You could have had her hit for five.
The point of cash for clunkers wasn't to help society, so it was a rousing success. ;^)
She definitely wasn’t worth. I joked that I used the cash for clunkers to get rid of her
No cup holders??!!
they touted as a stimulus effort for the hurting economy- that and the ignorant ‘shovel ready jobs’ that never panned out either
NO!!! HELL NO!!!
“No cup holders??!!”
Complex, breakdown-prone technology :)
“I will not have any newer than about 1980.”
Points, plugs, cap, rotor, condenser every 15k miles?
AND NO cupholder?
Masochist!
(2004 Honda CR-V, 318k miles. Replaced A/C compressor (2x), starter motor, plugs every 100+k}
Don’t do this really stupid thing. Last time around there were no affordable starter cars & the younger generation really took it on the chin.

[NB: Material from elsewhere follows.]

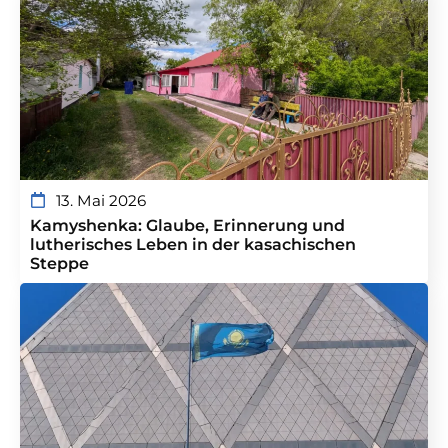
13. Mai 2026
Kamyshenka: Glaube, Erinnerung und
lutherisches Leben in der kasachischen
Steppe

There is always someone figuring out a way to rip of the tax payer with every government program. The next door neighbor started up a part time car repair business & couldn’t find the engine # for the obama era car someone brought in. It had to be a re-engined clunker.
The last time I had any interest in buying a new car was 1973.
Lotus Europa JPS.
Currently there are NONE available that I would accept even if they were free!
Overly and needlessly complex, made of plastic, and loaded up with unwanted “Features” to pad the price.
Maybe, just maybe, Gov. Org. will realize that manufacturers need to be allowed to offer basic transport again.
Not everyone needs or wants a luxury car/SUV.
It seems all the criminal political schemes are feeding on the Corona totalitarians.
Buying used cars with my money so you can smash them?
“Its for the industry”
WTF am I going to buy a new car with BOZO? You spent my money smashing my old one after you took away my Job!
Indeed in three months most won’t even remember the virus.